Code for the AAAI 2018 publication "SEE: Towards Semi-Supervised End-to-End Scene Text Recognition"
GNU General Public License v3.0
575 stars 147 forks source link

ctc loss #102

Closed wdon021 closed 3 years ago

wdon021 commented 3 years ago

Hi @Bartzi, I see the repository has a ctc_metrics.py, and in the Recognition map there is a comment

go 2x num_labels plus 1 timesteps because of ctc loss

However, in train_fsns.py I don't get to see ctc loss gets to apply anywhere in the metric. Can you please help me with the question?

thank you very much.

Bartzi commented 3 years ago

We experimented with CTC-Loss, but in the end I think we only used Softmax loss.
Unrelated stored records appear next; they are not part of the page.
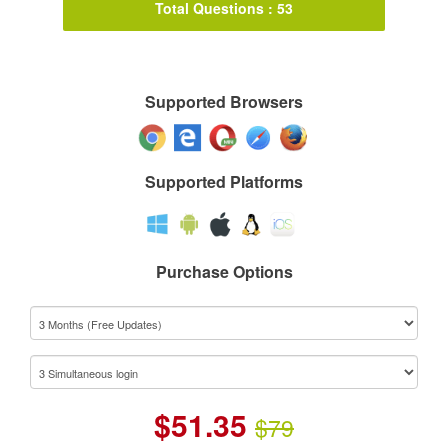
Total Questions : 53
Supported Browsers
Supported Platforms
Purchase Options
$
51.35
$79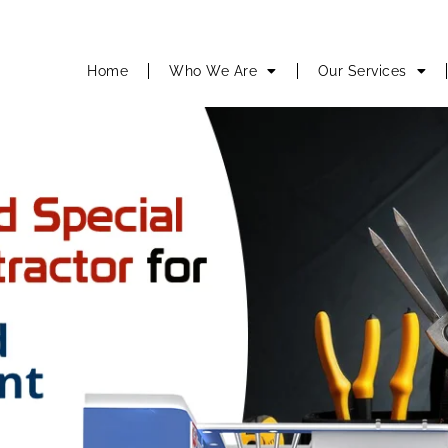
Home
Who We Are
Our Services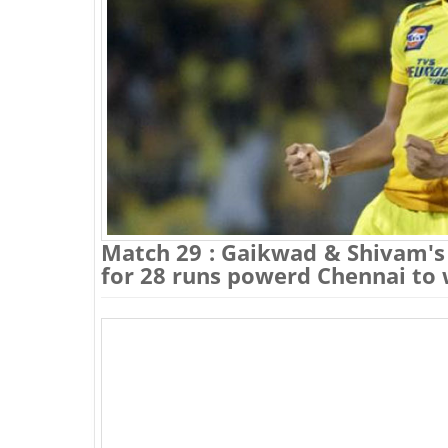
Match 29 : Gaikwad & Shivam's 
for 28 runs powerd Chennai to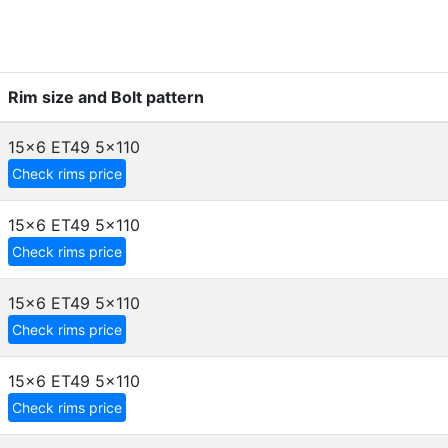
Rim size and Bolt pattern
15x6 ET49
5x110
Check rims price
15x6 ET49
5x110
Check rims price
15x6 ET49
5x110
Check rims price
15x6 ET49
5x110
Check rims price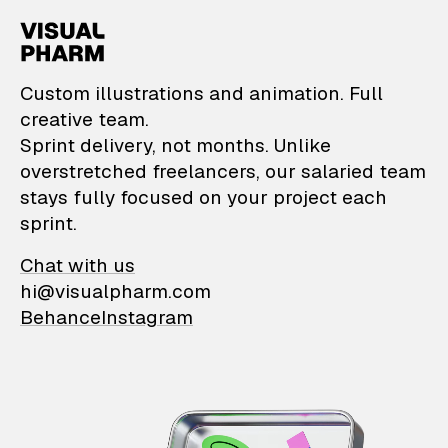
VisualPharm — Custom il
Custom illustrations and animation. Full
creative team.
Sprint delivery, not months. Unlike
overstretched freelancers, our salaried team
stays fully focused on your project each
sprint.
Chat with us
hi@visualpharm.com
Behance
Instagram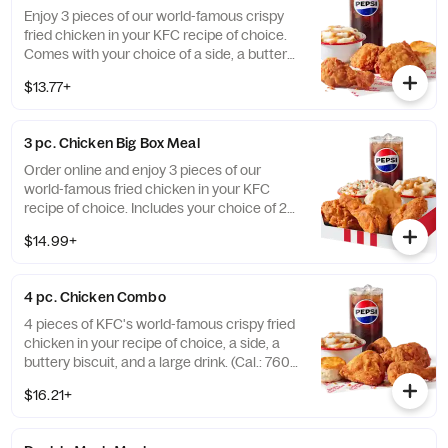
Enjoy 3 pieces of our world-famous crispy
fried chicken in your KFC recipe of choice.
Comes with your choice of a side, a buttery
biscuit, and a medium drink. (Cal.: 380-
$13.77+
2020)
3 pc. Chicken Big Box Meal
Order online and enjoy 3 pieces of our
world-famous fried chicken in your KFC
recipe of choice. Includes your choice of 2
sides, a buttery biscuit, and a medium drink.
$14.99+
(Cal.: 380-2340)
4 pc. Chicken Combo
4 pieces of KFC's world-famous crispy fried
chicken in your recipe of choice, a side, a
buttery biscuit, and a large drink. (Cal.: 760-
1990)
$16.21+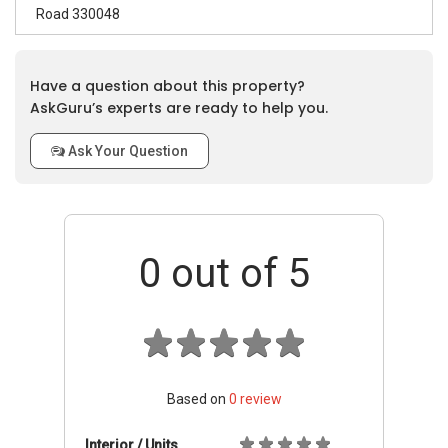
Road 330048
Have a question about this property?
AskGuru’s experts are ready to help you.
Ask Your Question
0
out of 5
Based on
0
review
Interior / Units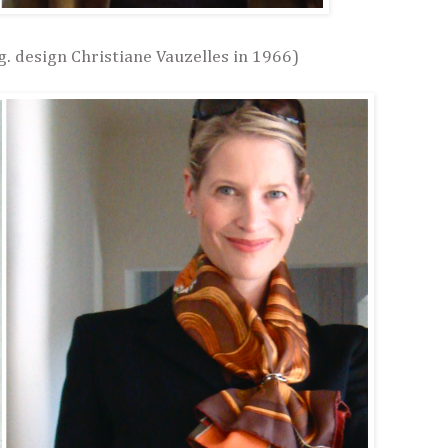
g. design Christiane Vauzelles in 1966)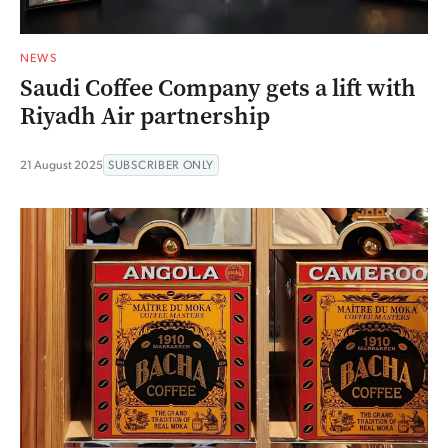
NEWS
Saudi Coffee Company gets a lift with
Riyadh Air partnership
21 August 2025
SUBSCRIBER ONLY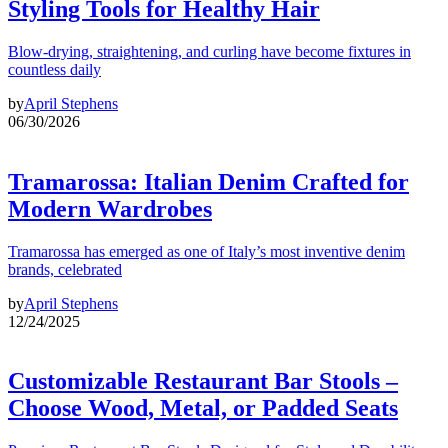
Styling Tools for Healthy Hair
Blow-drying, straightening, and curling have become fixtures in
countless daily
by
April Stephens
06/30/2026
Tramarossa: Italian Denim Crafted for
Modern Wardrobes
Tramarossa has emerged as one of Italy’s most inventive denim
brands, celebrated
by
April Stephens
12/24/2025
Customizable Restaurant Bar Stools –
Choose Wood, Metal, or Padded Seats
You could set the code to use ctc metrics as loss and everyhting will be trained using CTC Loss (this file)

wdon021 commented 3 years ago

thank you @Bartzi for your reply,

I was trying to use that CTC Loss file, but run into

x need to be in a Variable List problem

The current input seems to be just a Variable type. is there a quick method to adopt this CTC loss? Or it will require some amount of work?

thank you again

Bartzi commented 3 years ago

My guess is that it should not be that difficult. But I did not use this code in 3 years. I think you will need to adapt the number of labels. In this line the code produces a prediction for each character. If you want to use CTC you'll have to do this 2 * self.num_labels + 1 times for ctc loss. You should not pay any attention to the comment in the file, I guess this is legacy :sweat_smile:.

wdon021 commented 3 years ago

@Bartzi Thank you, got it working again with some minor changes.